Mushroom Poisonous Prediction (Decision Tree) in CSharp
Revision as of 21:02, 13 May 2009 by Emgucv (talk | contribs) (New page: '''This example requires Emgu CV 2.0.0.0 which is available from SVN or Nightly build only''' Emgu CV version >= 2.0 contains working DTree class (...)
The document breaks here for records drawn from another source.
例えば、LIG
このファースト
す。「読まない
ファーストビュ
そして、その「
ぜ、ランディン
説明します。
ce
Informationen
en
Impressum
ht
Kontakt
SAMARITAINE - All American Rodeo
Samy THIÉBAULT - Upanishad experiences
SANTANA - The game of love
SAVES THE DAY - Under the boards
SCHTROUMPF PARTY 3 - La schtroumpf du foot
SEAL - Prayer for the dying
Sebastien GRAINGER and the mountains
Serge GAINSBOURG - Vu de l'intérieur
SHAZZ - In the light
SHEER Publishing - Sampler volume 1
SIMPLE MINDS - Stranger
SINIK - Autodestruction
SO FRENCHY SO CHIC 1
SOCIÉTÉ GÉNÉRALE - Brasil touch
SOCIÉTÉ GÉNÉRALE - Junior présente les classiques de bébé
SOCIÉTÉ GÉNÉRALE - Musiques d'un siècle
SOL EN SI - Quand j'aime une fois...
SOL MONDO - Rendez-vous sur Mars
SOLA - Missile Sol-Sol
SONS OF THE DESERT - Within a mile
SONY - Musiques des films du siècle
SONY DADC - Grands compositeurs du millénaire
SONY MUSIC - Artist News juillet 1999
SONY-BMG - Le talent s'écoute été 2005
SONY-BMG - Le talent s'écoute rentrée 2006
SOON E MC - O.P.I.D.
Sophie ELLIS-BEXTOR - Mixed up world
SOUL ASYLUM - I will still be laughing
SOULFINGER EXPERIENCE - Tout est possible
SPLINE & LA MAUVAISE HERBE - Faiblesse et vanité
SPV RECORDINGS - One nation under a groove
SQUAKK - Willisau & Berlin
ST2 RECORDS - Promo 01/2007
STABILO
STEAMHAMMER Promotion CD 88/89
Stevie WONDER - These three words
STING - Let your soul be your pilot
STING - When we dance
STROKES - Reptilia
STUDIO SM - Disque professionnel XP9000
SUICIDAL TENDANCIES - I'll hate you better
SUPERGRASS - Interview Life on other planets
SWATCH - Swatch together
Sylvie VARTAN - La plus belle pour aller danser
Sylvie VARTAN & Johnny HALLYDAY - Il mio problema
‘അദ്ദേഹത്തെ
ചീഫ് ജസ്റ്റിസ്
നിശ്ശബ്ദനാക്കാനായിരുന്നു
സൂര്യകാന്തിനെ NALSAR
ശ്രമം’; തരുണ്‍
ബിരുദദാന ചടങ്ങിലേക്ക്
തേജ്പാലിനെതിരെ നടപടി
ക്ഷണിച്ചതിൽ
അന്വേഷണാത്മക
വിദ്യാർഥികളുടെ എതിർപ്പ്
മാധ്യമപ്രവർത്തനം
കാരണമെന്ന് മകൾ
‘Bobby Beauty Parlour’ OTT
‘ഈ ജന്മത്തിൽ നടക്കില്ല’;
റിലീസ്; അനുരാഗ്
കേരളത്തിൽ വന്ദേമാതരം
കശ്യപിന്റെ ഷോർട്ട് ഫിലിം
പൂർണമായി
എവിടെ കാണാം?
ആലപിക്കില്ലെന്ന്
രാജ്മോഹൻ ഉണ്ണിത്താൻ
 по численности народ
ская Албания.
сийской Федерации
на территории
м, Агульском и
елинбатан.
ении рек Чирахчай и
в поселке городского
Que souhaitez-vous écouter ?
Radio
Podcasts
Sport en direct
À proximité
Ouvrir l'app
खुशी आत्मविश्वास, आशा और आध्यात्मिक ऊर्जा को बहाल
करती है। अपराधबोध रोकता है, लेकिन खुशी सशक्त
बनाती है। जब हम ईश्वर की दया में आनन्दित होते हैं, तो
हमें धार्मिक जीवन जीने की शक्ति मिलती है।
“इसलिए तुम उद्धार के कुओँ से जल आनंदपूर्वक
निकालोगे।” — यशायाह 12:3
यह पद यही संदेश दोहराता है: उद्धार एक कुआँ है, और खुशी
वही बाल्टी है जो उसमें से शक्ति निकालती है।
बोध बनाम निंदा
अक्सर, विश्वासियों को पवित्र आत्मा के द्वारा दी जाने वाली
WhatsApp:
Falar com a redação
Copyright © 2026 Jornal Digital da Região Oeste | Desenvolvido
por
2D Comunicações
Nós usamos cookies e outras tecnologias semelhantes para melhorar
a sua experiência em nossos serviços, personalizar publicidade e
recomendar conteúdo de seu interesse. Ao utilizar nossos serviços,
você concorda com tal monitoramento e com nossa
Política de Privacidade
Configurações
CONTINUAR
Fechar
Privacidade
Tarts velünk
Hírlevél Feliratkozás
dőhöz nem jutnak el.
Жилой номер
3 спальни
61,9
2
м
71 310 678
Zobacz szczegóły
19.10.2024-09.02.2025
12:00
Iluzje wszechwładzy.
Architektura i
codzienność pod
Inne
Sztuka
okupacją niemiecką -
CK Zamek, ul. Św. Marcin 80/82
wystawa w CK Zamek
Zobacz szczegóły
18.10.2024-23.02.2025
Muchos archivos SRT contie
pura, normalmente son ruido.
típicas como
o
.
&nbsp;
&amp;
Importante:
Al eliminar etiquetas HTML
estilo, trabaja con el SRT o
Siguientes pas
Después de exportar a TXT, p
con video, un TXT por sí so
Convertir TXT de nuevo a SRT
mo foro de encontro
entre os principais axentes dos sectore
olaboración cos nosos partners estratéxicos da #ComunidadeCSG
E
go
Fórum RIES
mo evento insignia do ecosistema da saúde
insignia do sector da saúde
This example requires Emgu CV 2.0.0.0 which is available from SVN or Nightly build only
Emgu CV version >= 2.0 contains working DTree class (it fixes a bug in version 1.5.0.1's implementation). The following code is an unit test for the OpenCV DTree class, which is also a .Net port of the OpenCV mushroom.exe example.
using System.Drawing;
using Emgu.CV;
using Emgu.CV.Structure;
using Emgu.CV.ML;
using Emgu.CV.ML.Structure;
...
private void ReadMushroomData(out Matrix<float> data, out Matrix<float> response)
{
string[] rows = System.IO.File.ReadAllLines("agaricus-lepiota.data");
int varCount = rows[0].Split(',').Length - 1;
data = new Matrix<float>(rows.Length, varCount);
response = new Matrix<float>(rows.Length, 1);
int count = 0;
foreach (string row in rows)
{
string[] values = row.Split(',');
Char c = System.Convert.ToChar(values[0]);
response[count, 0] = System.Convert.ToInt32(c);
for (int i = 1; i < values.Length; i++)
data[count, i - 1] = System.Convert.ToByte(System.Convert.ToChar(values[i]));
count++;
}
}
[Test]
public void TestDTreesMushroom()
{
Matrix<float> data, response;
ReadMushroomData(out data, out response);
//Use the first 80% of data as training sample
int trainingSampleCount = (int)(data.Rows * 0.8);
Matrix<Byte> varType = new Matrix<byte>(data.Cols + 1, 1);
varType.SetValue((byte)MlEnum.VAR_TYPE.CATEGORICAL); //the data is categorical
Matrix<byte> sampleIdx = new Matrix<byte>(data.Rows, 1);
using (Matrix<byte> sampleRows = sampleIdx.GetRows(0, trainingSampleCount, 1))
sampleRows.SetValue(255);
float[] priors = new float[] {1, 0.5f};
GCHandle priorsHandle = GCHandle.Alloc(priors, GCHandleType.Pinned);
MCvDTreeParams param = new MCvDTreeParams();
param.maxDepth = 8;
param.minSampleCount = 10;
param.regressionAccuracy = 0;
param.useSurrogates = true;
param.maxCategories = 15;
param.cvFolds = 10;
param.use1seRule = true;
param.truncatePrunedTree = true;
param.priors = priorsHandle.AddrOfPinnedObject();
using (DTree dtree = new DTree())
{
bool success = dtree.Train(
data,
Emgu.CV.ML.MlEnum.DATA_LAYOUT_TYPE.ROW_SAMPLE,
response,
null,
sampleIdx,
varType,
null,
param);
if (!success) return;
double trainDataCorrectRatio = 0;
double testDataCorrectRatio = 0;
for (int i = 0; i < data.Rows; i++)
{
using (Matrix<float> sample = data.GetRow(i))
{
double r = dtree.Predict(sample, null, false).value;
r = Math.Abs(r - response[i, 0]);
if (r < 1.0e-5)
{
if (i < trainingSampleCount)
trainDataCorrectRatio++;
else
testDataCorrectRatio++;
}
}
}
trainDataCorrectRatio /= trainingSampleCount;
testDataCorrectRatio /= (data.Rows - trainingSampleCount);
Trace.WriteLine(String.Format("Prediction accuracy for training data :{0}%", trainDataCorrectRatio*100));
Trace.WriteLine(String.Format("Prediction accuracy for test data :{0}%", testDataCorrectRatio*100));
}
priorsHandle.Free();
}
The result of running this unit test:
Prediction accuracy for training data :99.8769041390983% Prediction accuracy for test data :99.2615384615385%
That's a really good prediction rate. A big thanks to OpenCV developers.